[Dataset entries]
== Segment start ==

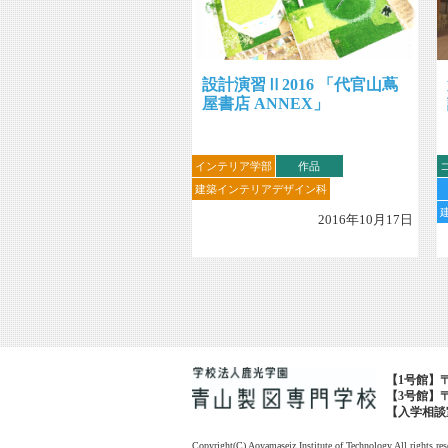
設計演習Ⅱ2016 「代官山蔦
屋書店 ANNEX」
インテリア学部
作品
建築インテリアデザイン科
2016年10月17日
【1号館】〒1
【3号館】〒1
【入学相談室・広
Copyright(C) Aoyamaseiz Institute of Technology All rights res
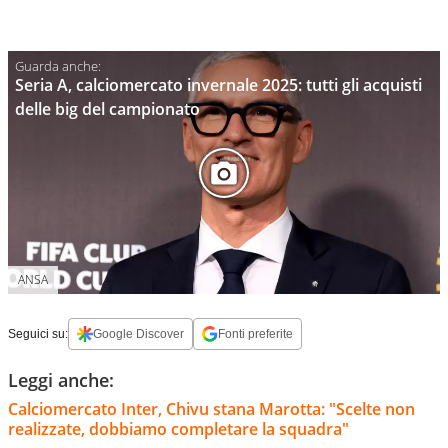
Seria A, calciomercato invernale 2025: tutti gli acquisti
delle big del campionato
ANSA
Seguici su:
Google Discover
Fonti preferite
Leggi anche:
Calciomercato Inter, Chivu stana Marotta: "Scelte non
realizzate, dobbiamo completare la squadra"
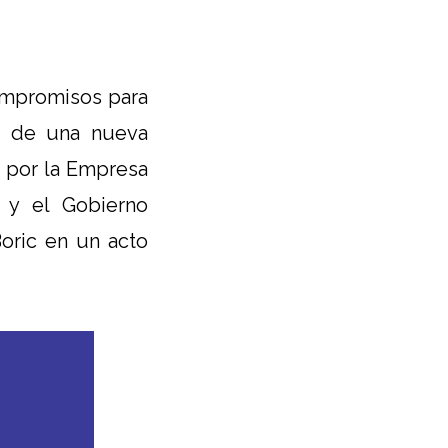
ompromisos para
co de una nueva
to por la Empresa
o y el Gobierno
Boric en un acto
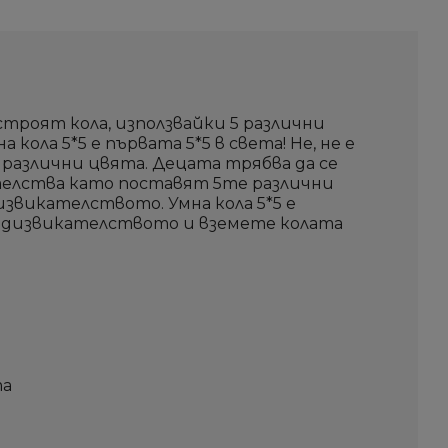
троят кола, използвайки 5 различни
 кола 5*5 е първата 5*5 в света! Не, не е
ет различни цвята. Децата трябва да се
телства като поставят 5те различни
извикателството. Умна кола 5*5 е
редизвикателството и вземете колата
та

== Segment end ==

Omit the pictures and set down the records exactly.

設計演習Ⅱ2016 「代官山蔦
屋書店 ANNEX」
インテリア学部
作品
建築インテリアデザイン科
2016年10月17日
【1号館】〒1
【3号館】〒1
【入学相談室・広
Copyright(C) Aoyamaseiz Institute of Technology All rights res
Seria A, calciomercato invernale 2025: tutti gli acquisti
delle big del campionato
ANSA
Seguici su:
Google Discover
Fonti preferite
Leggi anche:
Calciomercato Inter, Chivu stana Marotta: "Scelte non
realizzate, dobbiamo completare la squadra"
ompromisos para
co de una nueva
to por la Empresa
o y el Gobierno
Boric en un acto
троят кола, използвайки 5 различни
 кола 5*5 е първата 5*5 в света! Не, не е
ет различни цвята. Децата трябва да се
телства като поставят 5те различни
извикателството. Умна кола 5*5 е
редизвикателството и вземете колата
та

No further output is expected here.